Tuesday, June 2, 2009

Popular Culture

I attended an invited panel session at CRPP today entitled: Popular Culture and Education is Asia. Panel included Peter Demerath (University of Minnesota), Zawawi Ibrahim (University Malaya) and Yoshitaka Mori (Tokyo University of the Arts).

What I take away for my research are these questions:

From Demerath

1. MMOG is a playground that attracts players from all nooks and corners of the world. Various culture and practices emerge when people of all background meet and interact. Players become "cultural innovators" whose identities emerge from the negotiation and "orchestration" of competing discourses and social structures.

Beyond MMOG, what are the multiple networks that have "educational effects" on players' identity development?

How is the mass culture associated with globalising era, consumerism and individual freedom mediate players' identity development?

What kind of cultural resources players draw on to make powerful moral judgment about appropriate selves?

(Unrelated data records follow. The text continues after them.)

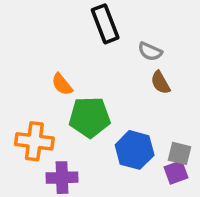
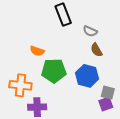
orange semicircle: (62, 84) -> (37, 51), turned -32
blue hexagon: (135, 150) -> (87, 76), moved

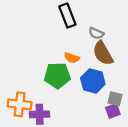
brown semicircle: (96, 50) -> (103, 53), size x1.6
orange semicircle: (37, 51) -> (72, 58), moved
orange cross: (20, 85) -> (20, 104), moved

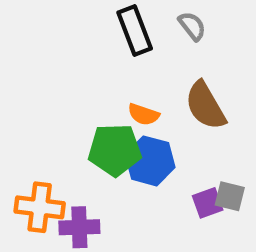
gray semicircle: (96, 33) -> (192, 26), moved, turned -152
blue hexagon: (93, 81) -> (150, 161), moved
purple square: (113, 111) -> (208, 203), moved

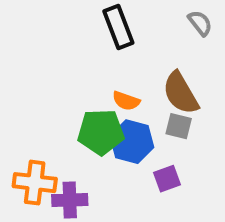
gray semicircle: (192, 26) -> (200, 23), moved
gray square: (230, 196) -> (179, 126), moved
purple square: (208, 203) -> (167, 179), moved

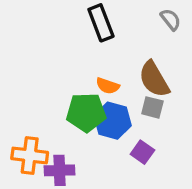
purple square: (167, 179) -> (142, 152), turned -35

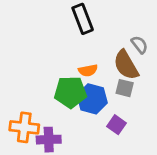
gray semicircle: (171, 20) -> (140, 45), moved
orange semicircle: (108, 86) -> (88, 70), turned -30

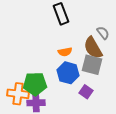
gray square: (125, 88) -> (92, 65), size x1.5
green pentagon: (70, 92) -> (35, 84), moved

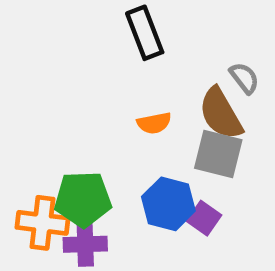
blue hexagon: (68, 73) -> (168, 204), moved

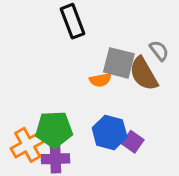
black rectangle: (145, 33) -> (72, 21), moved
gray square: (218, 154) -> (119, 63), moved
orange cross: (42, 223) -> (28, 145), turned -36

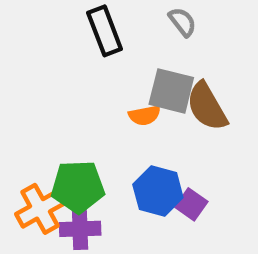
gray semicircle: (159, 51) -> (182, 22), moved

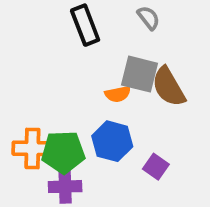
blue hexagon: (158, 191) -> (112, 141), moved
orange cross: (40, 209) -> (32, 148), moved, turned 30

How players' identities impact how they "read" and what they take away from playing?

How to establish players' critical media and digital literacy? How do they learn these? And how they impact how players "read" and what they take away from playing?

From Zawawi

2. Cosplay is one of the emerging popular culture associated with media and videogames that transcend beyond game environment into the real world. Granado Espada too is a big hit with players for its baroque period costumes. I wonder what motivate players to engage in cosplay and how immersing in this culture (whether they are participants or just observers) impact how they "read" and what they take away from playing.

From Mori

3. When popular icon in television or videogame crosses into the realm of players' everyday life (Mori used the example of Doremon who makes an appearance in textbooks and other print materials), how would players read this development?

Do they see it to mean that the television programme or videogame associated with the popular icon is accepted by society as safe and good?

How would this perception impact how they "read" and what they take away from playing?

Granado Espada is the first and so far the only MMOG recommended to be used in Singapore Schools. While it has yet to make an appearance in the curriculum hours, only find solace in after-school activities, still what does it mean to players when they can play GE in school.

Another day to go for the conference tomorrow. I hope to take away as many probing questions for my research as possible.